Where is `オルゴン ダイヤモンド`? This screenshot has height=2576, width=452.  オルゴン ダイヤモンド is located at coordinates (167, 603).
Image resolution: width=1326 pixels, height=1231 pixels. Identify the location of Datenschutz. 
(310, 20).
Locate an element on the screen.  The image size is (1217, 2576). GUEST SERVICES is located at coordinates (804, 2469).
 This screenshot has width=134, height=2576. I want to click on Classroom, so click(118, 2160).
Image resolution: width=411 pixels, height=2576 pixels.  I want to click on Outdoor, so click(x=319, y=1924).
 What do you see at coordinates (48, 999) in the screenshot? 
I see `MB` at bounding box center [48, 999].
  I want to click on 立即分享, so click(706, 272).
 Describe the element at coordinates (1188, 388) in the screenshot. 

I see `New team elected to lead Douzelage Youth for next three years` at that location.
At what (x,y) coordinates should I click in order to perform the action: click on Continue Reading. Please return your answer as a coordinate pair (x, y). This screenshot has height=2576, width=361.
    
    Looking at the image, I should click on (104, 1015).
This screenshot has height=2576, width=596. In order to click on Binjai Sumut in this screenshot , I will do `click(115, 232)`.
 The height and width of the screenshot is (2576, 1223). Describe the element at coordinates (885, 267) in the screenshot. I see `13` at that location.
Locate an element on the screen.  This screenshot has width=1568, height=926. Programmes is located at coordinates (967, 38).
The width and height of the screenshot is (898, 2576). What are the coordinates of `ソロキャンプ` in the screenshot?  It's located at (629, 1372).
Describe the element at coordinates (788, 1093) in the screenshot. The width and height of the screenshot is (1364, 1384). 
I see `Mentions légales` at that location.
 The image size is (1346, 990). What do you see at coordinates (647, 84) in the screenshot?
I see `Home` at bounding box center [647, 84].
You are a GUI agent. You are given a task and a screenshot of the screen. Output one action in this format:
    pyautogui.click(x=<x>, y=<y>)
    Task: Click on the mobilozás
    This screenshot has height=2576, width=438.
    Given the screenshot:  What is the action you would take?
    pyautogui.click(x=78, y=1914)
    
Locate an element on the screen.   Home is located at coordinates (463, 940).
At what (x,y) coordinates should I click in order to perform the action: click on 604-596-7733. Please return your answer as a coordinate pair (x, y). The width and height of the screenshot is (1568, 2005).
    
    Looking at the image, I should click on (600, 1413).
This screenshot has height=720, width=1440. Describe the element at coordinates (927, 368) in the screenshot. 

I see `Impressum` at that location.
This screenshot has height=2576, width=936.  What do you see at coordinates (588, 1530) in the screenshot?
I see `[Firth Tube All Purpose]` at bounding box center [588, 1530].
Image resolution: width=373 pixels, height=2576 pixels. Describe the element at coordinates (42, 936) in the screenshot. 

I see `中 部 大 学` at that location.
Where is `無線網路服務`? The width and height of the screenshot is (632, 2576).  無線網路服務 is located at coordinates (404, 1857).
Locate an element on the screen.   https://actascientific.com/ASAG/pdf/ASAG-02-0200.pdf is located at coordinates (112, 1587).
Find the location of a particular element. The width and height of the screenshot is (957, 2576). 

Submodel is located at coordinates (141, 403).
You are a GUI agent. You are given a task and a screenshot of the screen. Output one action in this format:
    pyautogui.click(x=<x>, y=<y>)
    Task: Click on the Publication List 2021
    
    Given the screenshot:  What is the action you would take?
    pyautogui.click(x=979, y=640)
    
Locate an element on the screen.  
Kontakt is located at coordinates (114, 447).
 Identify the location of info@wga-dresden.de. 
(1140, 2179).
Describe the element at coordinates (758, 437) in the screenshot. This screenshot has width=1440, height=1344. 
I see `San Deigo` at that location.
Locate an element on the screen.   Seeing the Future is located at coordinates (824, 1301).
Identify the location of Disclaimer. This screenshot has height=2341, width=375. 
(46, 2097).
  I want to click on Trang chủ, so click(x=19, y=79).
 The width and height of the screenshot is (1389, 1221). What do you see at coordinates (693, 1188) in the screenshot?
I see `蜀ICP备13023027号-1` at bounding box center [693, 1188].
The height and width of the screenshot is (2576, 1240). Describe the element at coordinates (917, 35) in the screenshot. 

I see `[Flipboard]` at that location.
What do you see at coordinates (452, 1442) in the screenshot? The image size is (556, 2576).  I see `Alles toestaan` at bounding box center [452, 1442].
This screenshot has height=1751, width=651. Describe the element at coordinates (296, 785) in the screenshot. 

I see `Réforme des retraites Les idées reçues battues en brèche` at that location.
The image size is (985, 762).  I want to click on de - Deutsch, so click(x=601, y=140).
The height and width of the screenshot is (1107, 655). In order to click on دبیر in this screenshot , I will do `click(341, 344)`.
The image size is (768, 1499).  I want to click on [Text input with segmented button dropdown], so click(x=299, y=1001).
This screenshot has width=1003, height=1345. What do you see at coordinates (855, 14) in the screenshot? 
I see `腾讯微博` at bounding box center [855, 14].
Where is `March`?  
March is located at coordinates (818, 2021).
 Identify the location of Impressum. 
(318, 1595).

◆ EXERCISE BRIEF ◆
The records above are to be copied out exactly, line for line.

◆ YOUR RESPONSE ◆
Where is `オルゴン ダイヤモンド`? This screenshot has height=2576, width=452.  オルゴン ダイヤモンド is located at coordinates (167, 603).
Image resolution: width=1326 pixels, height=1231 pixels. Identify the location of Datenschutz. 
(310, 20).
Locate an element on the screen.  The image size is (1217, 2576). GUEST SERVICES is located at coordinates (804, 2469).
 This screenshot has width=134, height=2576. I want to click on Classroom, so click(118, 2160).
Image resolution: width=411 pixels, height=2576 pixels.  I want to click on Outdoor, so click(x=319, y=1924).
 What do you see at coordinates (48, 999) in the screenshot? 
I see `MB` at bounding box center [48, 999].
  I want to click on 立即分享, so click(706, 272).
 Describe the element at coordinates (1188, 388) in the screenshot. 

I see `New team elected to lead Douzelage Youth for next three years` at that location.
At what (x,y) coordinates should I click in order to perform the action: click on Continue Reading. Please return your answer as a coordinate pair (x, y). This screenshot has height=2576, width=361.
    
    Looking at the image, I should click on (104, 1015).
This screenshot has height=2576, width=596. In order to click on Binjai Sumut in this screenshot , I will do `click(115, 232)`.
 The height and width of the screenshot is (2576, 1223). Describe the element at coordinates (885, 267) in the screenshot. I see `13` at that location.
Locate an element on the screen.  This screenshot has width=1568, height=926. Programmes is located at coordinates (967, 38).
The width and height of the screenshot is (898, 2576). What are the coordinates of `ソロキャンプ` in the screenshot?  It's located at (629, 1372).
Describe the element at coordinates (788, 1093) in the screenshot. The width and height of the screenshot is (1364, 1384). 
I see `Mentions légales` at that location.
 The image size is (1346, 990). What do you see at coordinates (647, 84) in the screenshot?
I see `Home` at bounding box center [647, 84].
You are a GUI agent. You are given a task and a screenshot of the screen. Output one action in this format:
    pyautogui.click(x=<x>, y=<y>)
    Task: Click on the mobilozás
    This screenshot has height=2576, width=438.
    Given the screenshot:  What is the action you would take?
    pyautogui.click(x=78, y=1914)
    
Locate an element on the screen.   Home is located at coordinates (463, 940).
At what (x,y) coordinates should I click in order to perform the action: click on 604-596-7733. Please return your answer as a coordinate pair (x, y). The width and height of the screenshot is (1568, 2005).
    
    Looking at the image, I should click on (600, 1413).
This screenshot has height=720, width=1440. Describe the element at coordinates (927, 368) in the screenshot. 

I see `Impressum` at that location.
This screenshot has height=2576, width=936.  What do you see at coordinates (588, 1530) in the screenshot?
I see `[Firth Tube All Purpose]` at bounding box center [588, 1530].
Image resolution: width=373 pixels, height=2576 pixels. Describe the element at coordinates (42, 936) in the screenshot. 

I see `中 部 大 学` at that location.
Where is `無線網路服務`? The width and height of the screenshot is (632, 2576).  無線網路服務 is located at coordinates (404, 1857).
Locate an element on the screen.   https://actascientific.com/ASAG/pdf/ASAG-02-0200.pdf is located at coordinates (112, 1587).
Find the location of a particular element. The width and height of the screenshot is (957, 2576). 

Submodel is located at coordinates (141, 403).
You are a GUI agent. You are given a task and a screenshot of the screen. Output one action in this format:
    pyautogui.click(x=<x>, y=<y>)
    Task: Click on the Publication List 2021
    
    Given the screenshot:  What is the action you would take?
    pyautogui.click(x=979, y=640)
    
Locate an element on the screen.  
Kontakt is located at coordinates (114, 447).
 Identify the location of info@wga-dresden.de. 
(1140, 2179).
Describe the element at coordinates (758, 437) in the screenshot. This screenshot has width=1440, height=1344. 
I see `San Deigo` at that location.
Locate an element on the screen.   Seeing the Future is located at coordinates (824, 1301).
Identify the location of Disclaimer. This screenshot has height=2341, width=375. 
(46, 2097).
  I want to click on Trang chủ, so click(x=19, y=79).
 The width and height of the screenshot is (1389, 1221). What do you see at coordinates (693, 1188) in the screenshot?
I see `蜀ICP备13023027号-1` at bounding box center [693, 1188].
The height and width of the screenshot is (2576, 1240). Describe the element at coordinates (917, 35) in the screenshot. 

I see `[Flipboard]` at that location.
What do you see at coordinates (452, 1442) in the screenshot? The image size is (556, 2576).  I see `Alles toestaan` at bounding box center [452, 1442].
This screenshot has height=1751, width=651. Describe the element at coordinates (296, 785) in the screenshot. 

I see `Réforme des retraites Les idées reçues battues en brèche` at that location.
The image size is (985, 762).  I want to click on de - Deutsch, so click(x=601, y=140).
The height and width of the screenshot is (1107, 655). In order to click on دبیر in this screenshot , I will do `click(341, 344)`.
The image size is (768, 1499).  I want to click on [Text input with segmented button dropdown], so click(x=299, y=1001).
This screenshot has width=1003, height=1345. What do you see at coordinates (855, 14) in the screenshot? 
I see `腾讯微博` at bounding box center [855, 14].
Where is `March`?  
March is located at coordinates (818, 2021).
 Identify the location of Impressum. 
(318, 1595).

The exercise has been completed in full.